There’s no accounting for taste

The London 2012 Olympics logo has attracted plenty of criticism; Iran’s claim that it is imbued with a ‘racist spirit’ merely the latest. No design can ever please everyone, says Philip Graves, so why bother pouring money into researching it?

Perhaps Iran’s leaders are simply looking to deflect attention from the injustices they are perpetrating closer to home. Or is there anything to learn here for organisations developing new logos?

The Olympic logo was reported to have cost £400,000, with much of this being described as “research and development”. Presumably, in the extensive (and expensive) research, people reacted differently from the seemingly universal public condemnation that it received when it was released.

This isn’t a big surprise, since neither research nor the internet debates the design prompted are capable of providing a balanced view of a logo. The former is almost always interrogating the wrong part of the brain. The latter works like a large focus group: in internet debates people get a buzz from finding others who feel like they do. Their opinions, which might initially be moderate, become more extreme as they realise there is broader support for them. As ever, research users should consider the information they’re presented with mindful of the psychological context in which it was created, rather than suppose it exists as a widely applicable fact that can be withdrawn from a person’s mind like a ten-pound note from a cash machine.

Talking to people isn’t entirely futile. It can help identify if you’ve missed something obvious to others because of your proximity to the intention of the design. It can also help ensure that you don’t inadvertently do something that appears negative to another culture. Would this have identified the Iranian’s Zion issue? I doubt it. Does any culture read from top to bottom and left to right (the only way you can spell out Zion) and even if there are languages that do, would the people who read them read English letters this way? Wouldn’t they see that it says ‘Zoin’? Or ‘Zoiz’, if you’re consistent in letting a ‘2’ be a ‘Z’.

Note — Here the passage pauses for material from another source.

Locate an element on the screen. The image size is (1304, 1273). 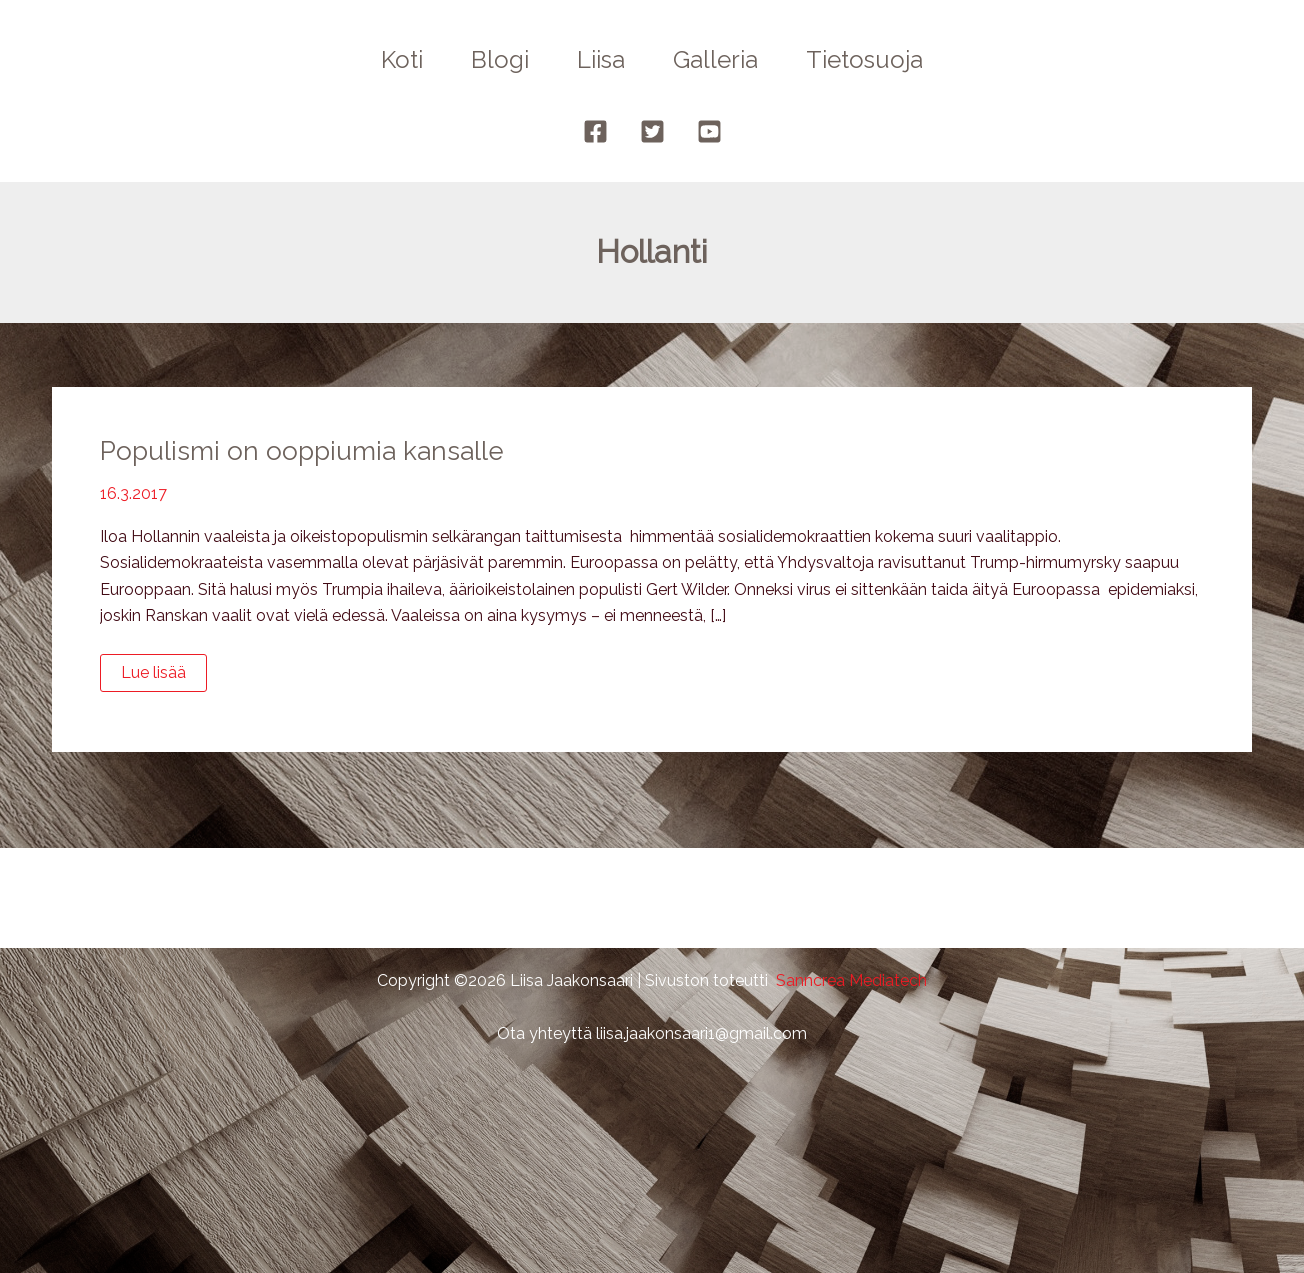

The key issue for brand owners considering new logo designs is that, because evaluating them is not about numbers or consensus views, there’s no point spending a lot of money on it. For a global logo, find one or two people in each relevant country and ask them for their reaction; if they focus on the shade of pink, who cares? If they say it conveys death to their people, it’s probably worth a rethink.

For reference, the Nike ‘swoosh’ logo cost $35. I believe that figure includes research and design. Apparently, Nike co-founder Phil Knight said: “I don’t love it, but it will grow on me.”

Philip Graves is a consumer behaviour consultant and author of Consumer.ology: The Market Research Myth, the Truth about Consumer Behaviour and the Psychology of Shopping.